[Opening MATERIAL TO PROCESS section]

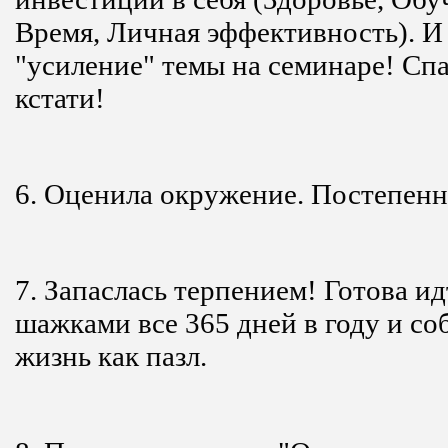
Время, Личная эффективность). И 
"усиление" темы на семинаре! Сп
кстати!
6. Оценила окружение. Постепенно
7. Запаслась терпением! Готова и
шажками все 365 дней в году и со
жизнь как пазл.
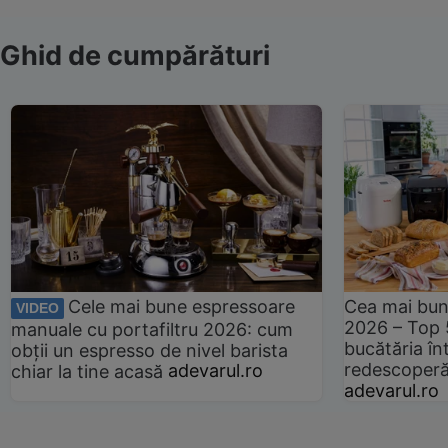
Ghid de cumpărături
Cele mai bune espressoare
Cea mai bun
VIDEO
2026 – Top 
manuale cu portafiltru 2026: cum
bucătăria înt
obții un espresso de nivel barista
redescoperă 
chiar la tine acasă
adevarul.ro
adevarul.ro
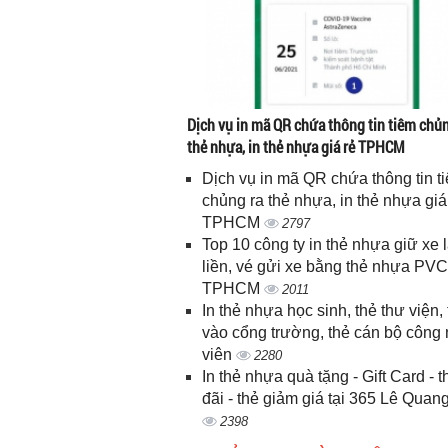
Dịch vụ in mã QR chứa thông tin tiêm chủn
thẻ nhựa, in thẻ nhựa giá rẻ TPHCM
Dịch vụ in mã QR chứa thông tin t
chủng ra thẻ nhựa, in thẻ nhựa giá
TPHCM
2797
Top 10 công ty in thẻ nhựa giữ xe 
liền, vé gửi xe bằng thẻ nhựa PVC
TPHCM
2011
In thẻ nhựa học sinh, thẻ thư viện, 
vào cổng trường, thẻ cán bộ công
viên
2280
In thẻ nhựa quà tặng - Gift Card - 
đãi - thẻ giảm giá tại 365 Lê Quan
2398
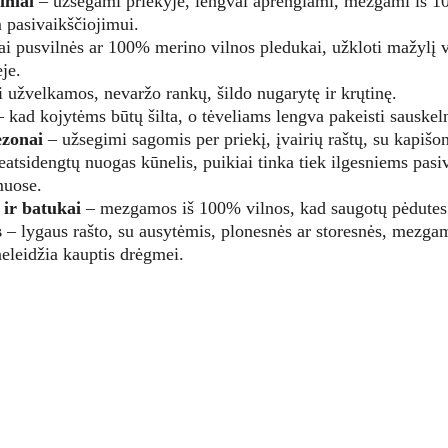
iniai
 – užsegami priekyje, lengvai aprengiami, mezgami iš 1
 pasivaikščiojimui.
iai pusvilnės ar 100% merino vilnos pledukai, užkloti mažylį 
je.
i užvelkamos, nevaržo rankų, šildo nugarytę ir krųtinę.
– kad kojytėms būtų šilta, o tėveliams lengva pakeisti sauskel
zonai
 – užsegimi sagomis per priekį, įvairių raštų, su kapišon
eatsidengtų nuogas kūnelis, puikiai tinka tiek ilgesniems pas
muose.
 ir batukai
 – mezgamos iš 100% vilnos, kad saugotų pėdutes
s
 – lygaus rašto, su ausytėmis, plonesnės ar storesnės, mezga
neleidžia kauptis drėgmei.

[Closing MATERIAL TO PROCESS section]

EXERCISE REQUIREMENTS >> In the answer, the entries must appear exactly as above, without the images.

EXERCISE ANSWER >>
Время, Личная эффективность). И 
"усиление" темы на семинаре! Сп
кстати!
6. Оценила окружение. Постепенно
7. Запаслась терпением! Готова и
шажками все 365 дней в году и со
жизнь как пазл.
Ghid de cumpărături
Cele mai bune espressoare
Cea mai bun
VIDEO
2026 – Top 
manuale cu portafiltru 2026: cum
bucătăria înt
obții un espresso de nivel barista
redescoperă 
chiar la tine acasă
adevarul.ro
adevarul.ro
Dịch vụ in mã QR chứa thông tin tiêm chủn
thẻ nhựa, in thẻ nhựa giá rẻ TPHCM
Dịch vụ in mã QR chứa thông tin t
chủng ra thẻ nhựa, in thẻ nhựa giá
TPHCM
2797
Top 10 công ty in thẻ nhựa giữ xe 
liền, vé gửi xe bằng thẻ nhựa PVC
TPHCM
2011
In thẻ nhựa học sinh, thẻ thư viện, 
vào cổng trường, thẻ cán bộ công
viên
2280
In thẻ nhựa quà tặng - Gift Card - 
đãi - thẻ giảm giá tại 365 Lê Quan
2398
iniai
 – užsegami priekyje, lengvai aprengiami, mezgami iš 1
 pasivaikščiojimui.
iai pusvilnės ar 100% merino vilnos pledukai, užkloti mažylį 
je.
i užvelkamos, nevaržo rankų, šildo nugarytę ir krųtinę.
– kad kojytėms būtų šilta, o tėveliams lengva pakeisti sauskel
zonai
 – užsegimi sagomis per priekį, įvairių raštų, su kapišon
eatsidengtų nuogas kūnelis, puikiai tinka tiek ilgesniems pas
muose.
 ir batukai
 – mezgamos iš 100% vilnos, kad saugotų pėdutes
s
 – lygaus rašto, su ausytėmis, plonesnės ar storesnės, mezga
neleidžia kauptis drėgmei.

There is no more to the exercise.